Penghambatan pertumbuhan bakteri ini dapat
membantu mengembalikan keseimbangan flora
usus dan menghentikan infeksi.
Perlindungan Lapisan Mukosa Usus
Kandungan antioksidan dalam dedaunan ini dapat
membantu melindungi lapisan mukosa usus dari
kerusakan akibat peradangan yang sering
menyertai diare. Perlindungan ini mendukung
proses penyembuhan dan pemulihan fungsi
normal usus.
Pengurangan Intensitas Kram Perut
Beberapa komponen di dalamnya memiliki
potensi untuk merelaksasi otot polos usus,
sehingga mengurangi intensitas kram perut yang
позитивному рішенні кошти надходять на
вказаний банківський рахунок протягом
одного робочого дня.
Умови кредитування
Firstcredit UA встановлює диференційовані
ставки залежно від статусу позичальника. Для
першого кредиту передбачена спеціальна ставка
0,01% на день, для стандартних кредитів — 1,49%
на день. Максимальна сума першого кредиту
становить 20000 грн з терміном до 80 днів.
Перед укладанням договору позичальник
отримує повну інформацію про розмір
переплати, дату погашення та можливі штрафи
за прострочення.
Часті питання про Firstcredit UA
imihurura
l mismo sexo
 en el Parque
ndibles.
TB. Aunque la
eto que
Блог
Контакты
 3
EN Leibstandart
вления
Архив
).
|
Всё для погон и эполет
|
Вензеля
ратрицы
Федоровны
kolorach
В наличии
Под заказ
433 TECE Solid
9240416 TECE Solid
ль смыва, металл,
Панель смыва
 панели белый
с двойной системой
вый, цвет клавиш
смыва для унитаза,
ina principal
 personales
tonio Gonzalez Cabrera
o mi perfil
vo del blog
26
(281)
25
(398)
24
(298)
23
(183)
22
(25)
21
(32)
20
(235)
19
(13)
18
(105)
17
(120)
* * *
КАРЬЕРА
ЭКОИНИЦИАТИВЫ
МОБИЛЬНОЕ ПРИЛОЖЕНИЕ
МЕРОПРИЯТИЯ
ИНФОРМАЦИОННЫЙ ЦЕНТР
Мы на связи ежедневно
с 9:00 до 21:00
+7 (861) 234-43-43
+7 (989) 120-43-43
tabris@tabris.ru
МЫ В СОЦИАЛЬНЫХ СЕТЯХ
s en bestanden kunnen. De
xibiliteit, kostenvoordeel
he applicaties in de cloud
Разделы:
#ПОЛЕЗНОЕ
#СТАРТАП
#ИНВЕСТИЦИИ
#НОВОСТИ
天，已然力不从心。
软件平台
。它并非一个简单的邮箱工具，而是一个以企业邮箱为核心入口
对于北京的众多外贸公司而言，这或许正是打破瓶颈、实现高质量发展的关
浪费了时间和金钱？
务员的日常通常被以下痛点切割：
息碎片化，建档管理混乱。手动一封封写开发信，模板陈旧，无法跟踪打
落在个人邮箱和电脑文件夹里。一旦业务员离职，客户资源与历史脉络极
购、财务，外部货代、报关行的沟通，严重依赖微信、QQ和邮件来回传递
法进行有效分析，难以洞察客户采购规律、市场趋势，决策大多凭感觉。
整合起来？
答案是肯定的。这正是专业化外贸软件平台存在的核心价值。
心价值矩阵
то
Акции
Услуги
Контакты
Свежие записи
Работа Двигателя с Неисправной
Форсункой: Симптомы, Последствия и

**WHAT THE EXERCISE ASKS**
In the listing above, find each line with the word "першого" and copy it.

**RESPONSE FOR THIS EXERCISE**
першого кредиту передбачена спеціальна ставка
на день. Максимальна сума першого кредиту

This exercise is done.